Explore Engaging Themes for 2019-2020
Tools and building blocks
you can use.
September 2019 Covenant
Our congregations are not defined by creed. They are organized around a covenant. Ideally, this has two aspects: the internal covenant that are the promises that we make with each other within the congregation, and the external covenant that represents the promises that a congregation makes with the world. Because we are human, we break these promises, but we also recommit to them.
October 2019 Democracy
Our fifth principle commits us to the use of the democratic process in our congregations and society. This is one of the ideals of America, and yet it is under attack. Democracy is messy, but essential. The last 3 years have taught us that democracy is fragile. It requires the right to vote, free speech and assembly, a free press, and, among other things, bipartisanship.

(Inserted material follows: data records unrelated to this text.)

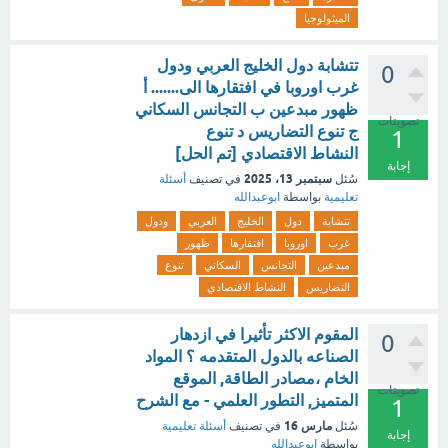
الميثولوجيا
تتشابة دول الخليج العربي ودول
0
غرب اوروبا في افتقارها الى....... أ
ظهور مبدعين ب التجانس السكاني
تصويتات
ج تنوع التضاريس د تنوع
1
النشاط الاقتصادي [تم الحل]
إجابة
سبتمبر 13، 2025
سُئل
في تصنيف
أسئلة
تعليمية
بواسطة
ابوعبدالله
تتشابة
دول
الخليج
العربي
ودول
غرب
اوروبا
افتقارها
ظهور
مبدعين
التجانس
السكاني
تنوع
التضاريس
النشاط الاقتصادي
المقوم الاكثر تأثيرا في ازدهار
0
الصناعه بالدول المتقدمه ؟ المواد
الخام ،مصادر الطاقة, الموقع
تصويتات
المتميز, التطور العلمي - مع الشرح
1
مارس 16
سُئل
في تصنيف
أسئلة تعليمية
إجابة
بواسطة
ابوعبدالله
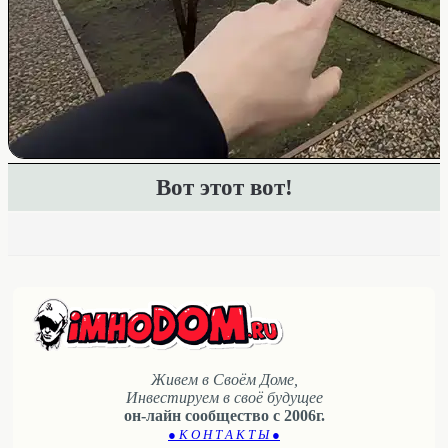
Вот этот вот!
Живем в Своём Доме,
Инвестируем в своё будущее
он-лайн сообщество с 2006г.
● К О Н Т А К Т Ы ●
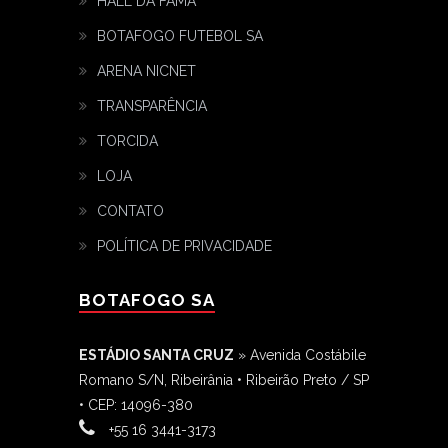
HALL DA FAMA
BOTAFOGO FUTEBOL SA
ARENA NICNET
TRANSPARÊNCIA
TORCIDA
LOJA
CONTATO
POLÍTICA DE PRIVACIDADE
BOTAFOGO SA
ESTÁDIO SANTA CRUZ
» Avenida Costábile
Romano S/N, Ribeirânia • Ribeirão Preto / SP
• CEP: 14096-380
‎+55 16 3441-3173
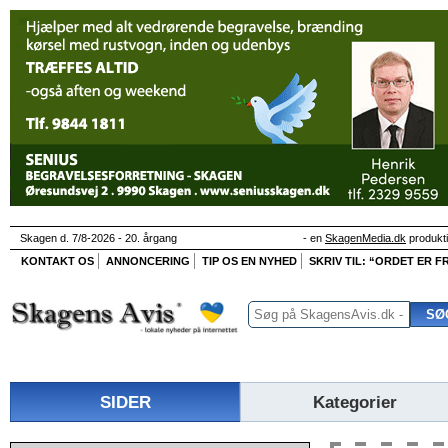
Skagen d. 7/8-2026 - 20. årgang
- en
SkagenMedia.dk
produkt
KONTAKT OS
ANNONCERING
TIP OS EN NYHED
SKRIV TIL: “ORDET ER FR
SIDER
Kategorier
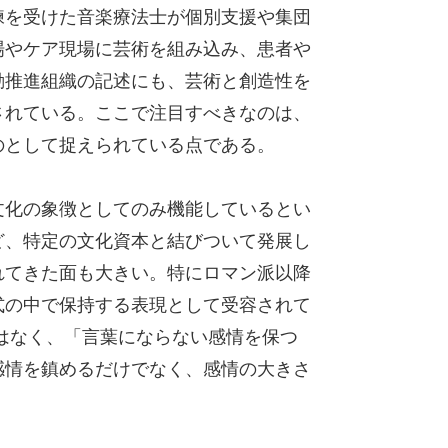
練を受けた音楽療法士が個別支援や集団
場やケア現場に芸術を組み込み、患者や
動推進組織の記述にも、芸術と創造性を
されている。ここで注目すべきなのは、
のとして捉えられている点である。
文化の象徴としてのみ機能しているとい
ど、特定の文化資本と結びついて発展し
れてきた面も大きい。特にロマン派以降
式の中で保持する表現として受容されて
はなく、「言葉にならない感情を保つ
感情を鎮めるだけでなく、感情の大きさ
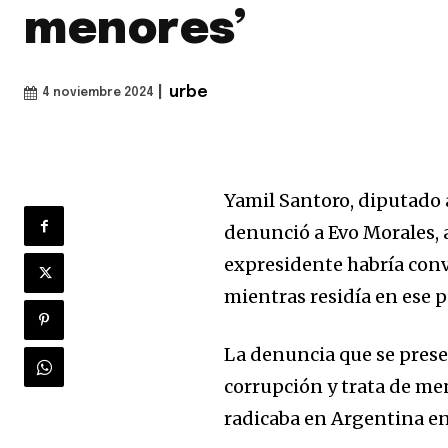
menores’
|
urbe
4 noviembre 2024
Yamil Santoro, diputado 
denunció a Evo Morales, 
expresidente habría con
mientras residía en ese p
La denuncia que se prese
corrupción y trata de me
radicaba en Argentina en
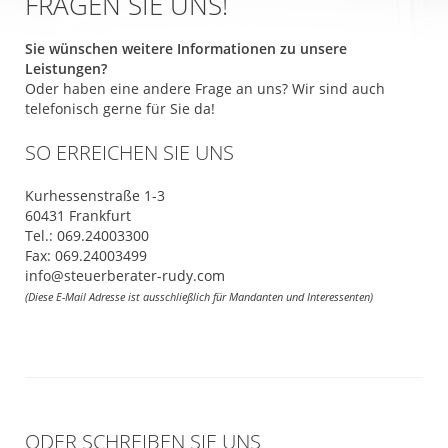
FRAGEN SIE UNS!
Sie wünschen weitere Informationen zu unsere
Leistungen?
Oder haben eine andere Frage an uns? Wir sind auch
telefonisch gerne für Sie da!
SO ERREICHEN SIE UNS
Kurhessenstraße 1-3
60431 Frankfurt
Tel.: 069.24003300
Fax: 069.24003499
info@steuerberater-rudy.com
(Diese E-Mail Adresse ist ausschließlich für Mandanten und Interessenten)
ODER SCHREIBEN SIE UNS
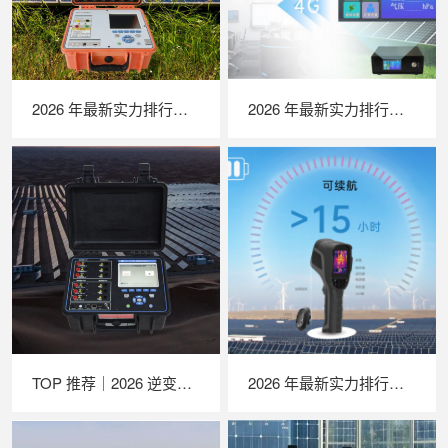
2026 年最新实力排行｜便携式 IV 测试仪 TOP 推荐，LAILX LX‑PV31 深度解析
2026 年最新实力排行｜苏州 LAILX LXH506 便携式气象站深度解析
TOP 推荐｜2026 逆变器综合测试仪厂家推荐，苏州 LAILX LX‑PE93 深度解析
2026 年最新实力排行｜苏州 LAILX LX‑F300 手持红外热成像仪深度测评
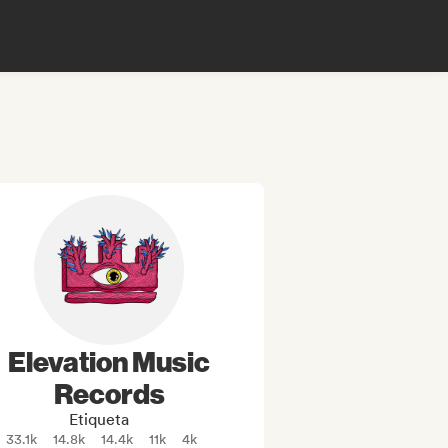
Elevation Music
Records
Etiqueta
33.1k
14.8k
14.4k
11k
4k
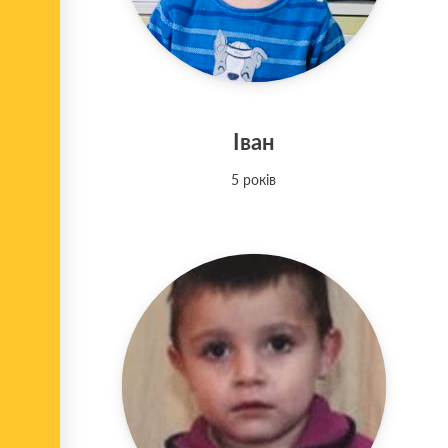
Іван
5 років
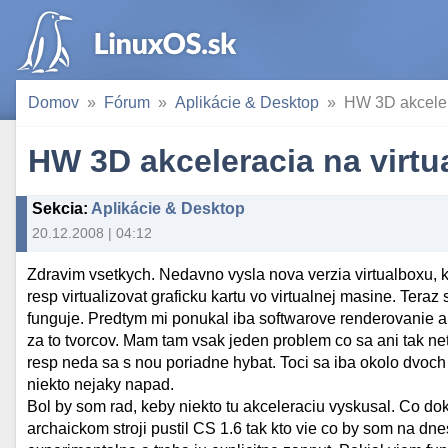
Domov
Fórum
Aplikácie & Desktop
HW 3D akceler
HW 3D akceleracia na virtu
Sekcia
:
Aplikácie & Desktop
20.12.2008 | 04:12
Zdravim vsetkych. Nedavno vysla nova verzia virtualboxu,
resp virtualizovat graficku kartu vo virtualnej masine. Ter
funguje. Predtym mi ponukal iba softwarove renderovanie a
za to tvorcov. Mam tam vsak jeden problem co sa ani tak n
resp neda sa s nou poriadne hybat. Toci sa iba okolo dvoch
niekto nejaky napad.
Bol by som rad, keby niekto tu akceleraciu vyskusal. Co do
archaickom stroji pustil CS 1.6 tak kto vie co by som na d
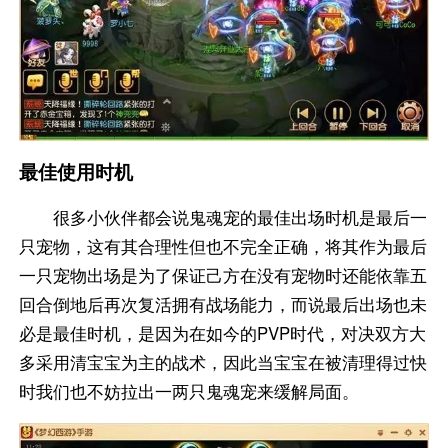
最佳使用时机
很多小伙伴都会说鬼魂宠的最佳出场时机是最后一
只宠物，这有其合理性但也不完全正确，将其作为最后
一只宠物出场是为了保证己方在没有宠物时还能依靠五
回合倒地后再次复活拥有战场能力，而说最后出场也未
必是最佳时机，是因为在如今的PVP时代，对决双方大
多采用清宝宝为主的战术，因此当宝宝在被清理得过快
时我们也不妨拉出一两只鬼魂宠来缓解局面。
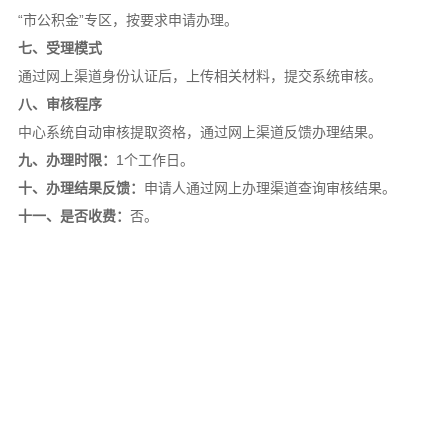
“市公积金”专区，按要求申请办理。
七、受理模式
通过网上渠道身份认证后，上传相关材料，提交系统审核。
八、审核程序
中心系统自动审核提取资格，通过网上渠道反馈办理结果。
九、办理时限：
1个工作日。
十、办理结果反馈：
申请人通过网上办理渠道查询审核结果。
十一、是否收费：
否。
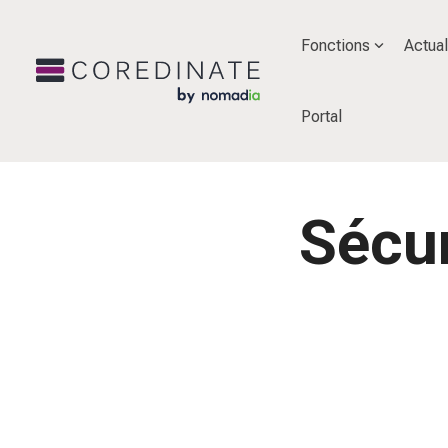
Fonctions
Actual
Portal
Sécur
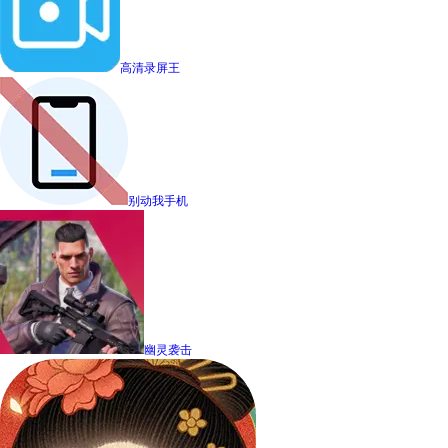
高清录屏王
别动我手机
幽灵袭击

November 2019 Mission & Vision
Mission asks, “Why do we exist?” “What is our purpose?” “Whom do we serve?” Vision asks, “What is the picture of the future that we want to create?” “What do we want to become?” Mission is a congregation’s North Star. Vision describes the distant horizon envisioned. Both are essential. Some say that the mission of our congregations is to transform people who will transform the world.
December 2019 Compassion
Compassion is a significant part of our second principal. Compassion comes from two Latin roots: com meaning “together” and pati meaning “to suffer.” It is part of a continuum that begins with sympathy—feeling pity for—and moves to empathy—feeling with. We are born with a disposition toward compassion, but it is a disposition that must be cultivated and deepened.
January 2020 Authority /Leadership
We do not have a creed that serves as the authority for belief and action. Rather, in our liberal tradition, authority draws on experience and is informed by reason. Our authority is further informed by our principles and sources. Authority informs leadership—not power over, but power with. Leadership is both to act and be acted upon, to be formed and moved by, and to suffer with those led.
February 2020 Generosity
The Indo-European root of the word generous, gene, means “to give birth.” Generosity creates beloved community, connecting people through a mutuality of giving and receiving. It is a foundational spiritual practice. Each week, a congregation forms the bowl of community into which members place their gifts, and from which members partake of the love, support, and encouragement of others.
March 2020 Forgiveness
In our tradition, in which love is the doctrine of our church, forgiveness must be informed by this question: What does love require? To forgive is to side of love. While some things cannot be forgiven, much can. Despite the challenge and the pain, forgiveness, both self-forgiveness and forgiveness of others frees us from the prison of our past.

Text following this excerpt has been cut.